Friday, August 19, 2005  
Another Busy Weekend

I have another busy weekend in store for me, but in a good way. Tonight Danica and I are having dinner with friends, tomorrow we're going to the company picnic at the Oregon Zoo, and on Sunday we're driving up to White Salmon to spend some time with family and friends. I do believe I've forgotten what it was like to finish work on a Friday night, go home, crack open a beer, and see nothing going on for the following 60 hours. A world of unknown paths and of countless possibilities. I'm not complaining, mind you. I despair more at the loss of opportunity to work on personal projects more than have free time. Life is an everchanging thing, and it's all good.

In other personal news, some friends of mine are finally entering the last flurry of activity before they own their first house.

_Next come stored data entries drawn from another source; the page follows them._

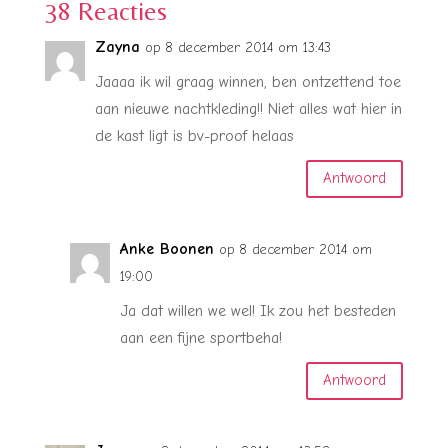
38 Reacties
Zayna
op 8 december 2014 om 13:43
Jaaaa ik wil graag winnen, ben ontzettend toe
aan nieuwe nachtkleding!! Niet alles wat hier in
de kast ligt is bv-proof helaas
Antwoord
Anke Boonen
op 8 december 2014 om
19:00
Ja dat willen we wel! Ik zou het besteden
aan een fijne sportbeha!
Antwoord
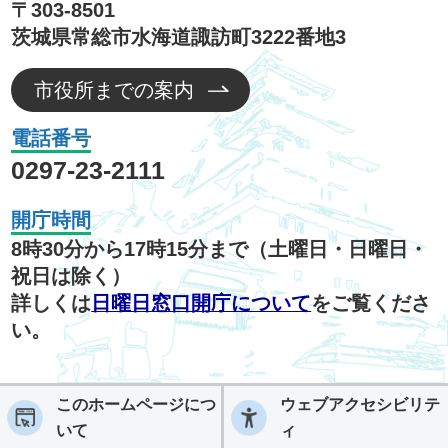
〒303-8501
茨城県常総市水海道諏訪町3222番地3
市役所までの案内
電話番号
0297-23-2111
開庁時間
8時30分から17時15分まで（土曜日・日曜日・
祝日は除く）
詳しくは
日曜日窓口開庁について
をご覧くださ
い。
このホームページにつ
ウェブアクセシビリテ
いて
ィ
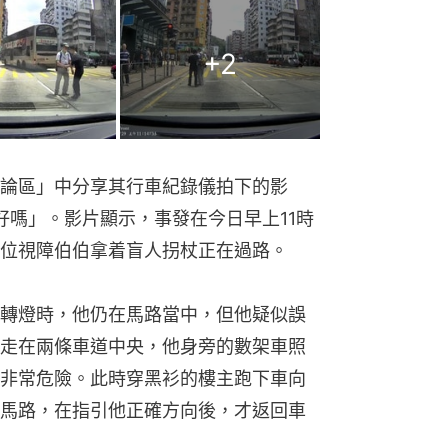
+
2
討論區」中分享其行車紀錄儀拍下的影
e好嗎」。影片顯示，事發在今日早上11時
位視障伯伯拿着盲人拐杖正在過路。
轉燈時，他仍在馬路當中，但他疑似誤
走在兩條車道中央，他身旁的數架車照
非常危險。此時穿黑衫的樓主跑下車向
馬路，在指引他正確方向後，才返回車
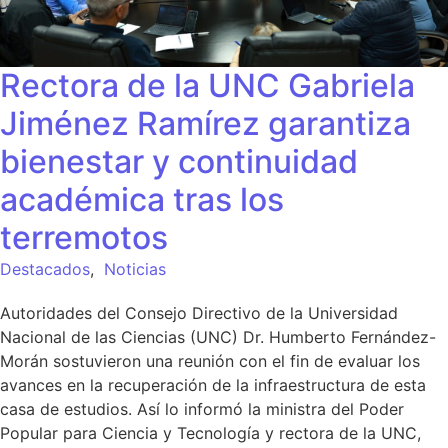
Rectora de la UNC Gabriela
Jiménez Ramírez garantiza
bienestar y continuidad
académica tras los
terremotos
Destacados
,
Noticias
Autoridades del Consejo Directivo de la Universidad
Nacional de las Ciencias (UNC) Dr. Humberto Fernández-
Morán sostuvieron una reunión con el fin de evaluar los
avances en la recuperación de la infraestructura de esta
casa de estudios. Así lo informó la ministra del Poder
Popular para Ciencia y Tecnología y rectora de la UNC,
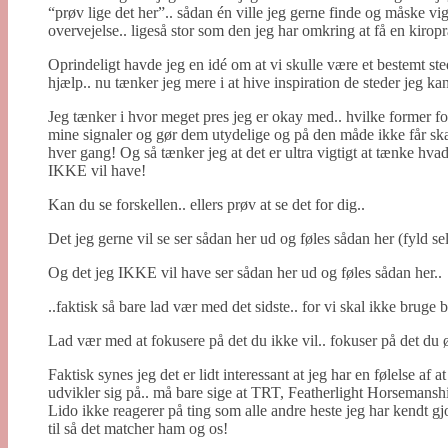
“prøv lige det her”.. sådan én ville jeg gerne finde og måske vigti
overvejelse.. ligeså stor som den jeg har omkring at få en kirop
Oprindeligt havde jeg en idé om at vi skulle være et bestemt sted
hjælp.. nu tænker jeg mere i at hive inspiration de steder jeg ka
Jeg tænker i hvor meget pres jeg er okay med.. hvilke former fo
mine signaler og gør dem utydelige og på den måde ikke får ska
hver gang! Og så tænker jeg at det er ultra vigtigt at tænke hv
IKKE vil have!
Kan du se forskellen.. ellers prøv at se det for dig..
Det jeg gerne vil se ser sådan her ud og føles sådan her (fyld sel
Og det jeg IKKE vil have ser sådan her ud og føles sådan her..
..faktisk så bare lad vær med det sidste.. for vi skal ikke bruge b
Lad vær med at fokusere på det du ikke vil.. fokuser på det du 
Faktisk synes jeg det er lidt interessant at jeg har en følelse af
udvikler sig på.. må bare sige at TRT, Featherlight Horsemanship
Lido ikke reagerer på ting som alle andre heste jeg har kendt gjo
til så det matcher ham og os!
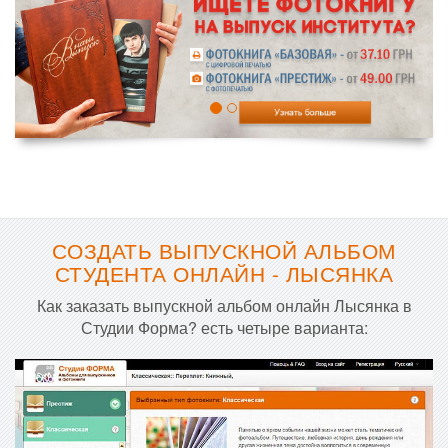
СОЗДАТЬ ВЫПУСКНОЙ АЛЬБОМ
СТУДЕНТА ОНЛАЙН - ЛЫСЯНКА
Как заказать выпускной альбом онлайн Лысянка в
Студии Форма? есть четыре варианта:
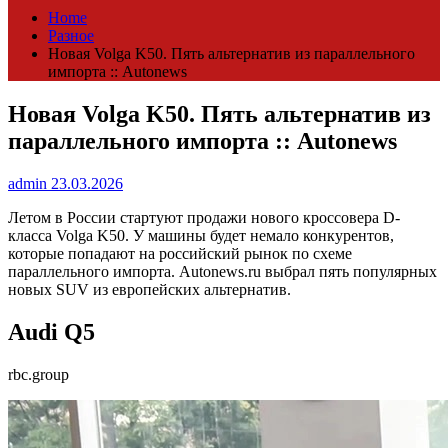
Home
Разное
Новая Volga K50. Пять альтернатив из параллельного
импорта :: Autonews
Новая Volga K50. Пять альтернатив из
параллельного импорта :: Autonews
admin
23.03.2026
Летом в России стартуют продажи нового кроссовера D-
класса Volga K50. У машины будет немало конкурентов,
которые попадают на российский рынок по схеме
параллельного импорта. Autonews.ru выбрал пять популярных
новых SUV из европейских альтернатив.
Audi Q5
rbc.group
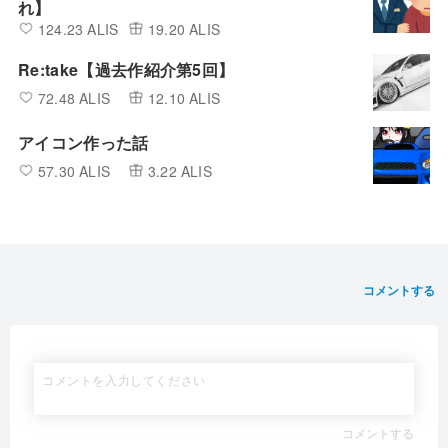
れ】
124.23 ALIS
19.20 ALIS
Re:take【過去作紹介第5回】
72.48 ALIS
12.10 ALIS
アイコン作った話
57.30 ALIS
3.22 ALIS
コメントする
コメントする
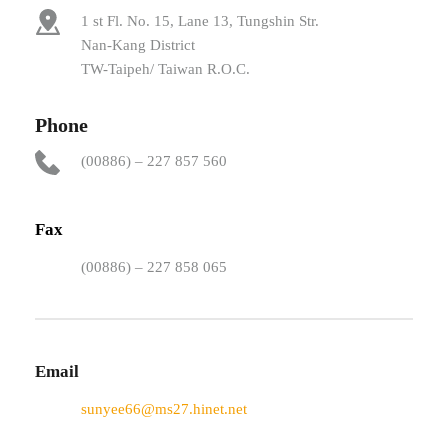
1 st Fl. No. 15, Lane 13, Tungshin Str.
Nan-Kang District
TW-Taipeh/ Taiwan R.O.C.
Phone
(00886) – 227 857 560
Fax
(00886) – 227 858 065
Email
sunyee66@ms27.hinet.net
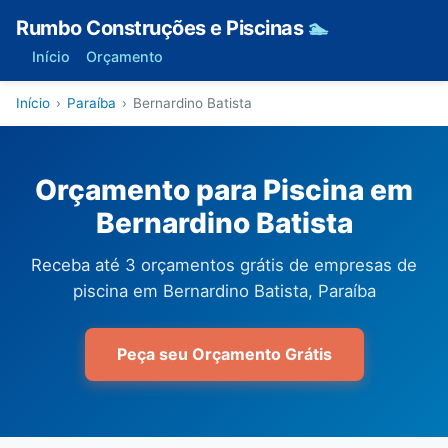
Rumbo Construções e Piscinas
🏊
Início
Orçamento
Início
›
Paraíba
›
Bernardino Batista
Orçamento para Piscina em
Bernardino Batista
Receba até 3 orçamentos grátis de empresas de
piscina em Bernardino Batista, Paraíba
Peça seu Orçamento Grátis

It's a great thing, but dear God they've turned into stress monsters with the whole experience. I honestly don't remember the process being that difficult. Find a house, make a deal, find the money, pay the money, sign your name a million times, get the keys. Not easy, but pretty simple, as long as broke it out step-by-step. I think that one reason it was so stress-free for me was the fact that it was only me making the decisions. From the sidelines, it appears that doubling the number of decision makers in buying a house quadruples the pain you suffer.

On a last note, Charles Stross, one of my current favorite authors, points to a pretty amazing recent breakthrough:

Every so often a sign that we are living in the 21st century bites me on the nose: Scientists have created the ultimate ribbon. A thousand times thinner than a human hair and a few centimetres wide, the carbon sheet is stronger than steel for its weight, and could open the door to everything from artificial muscles to a space elevator capable of sending astronauts and tourists into orbit.

He goes on to link to the Wikipedia space elevator entry, which explains how this whole idea would work, and how this would revolutionize space access, commercial or otherwise. If you want to see what the very possible future of space travel is, read the whole entry. Relatively cheap access to orbit will likely come from something like this, and not chemical rocket technology.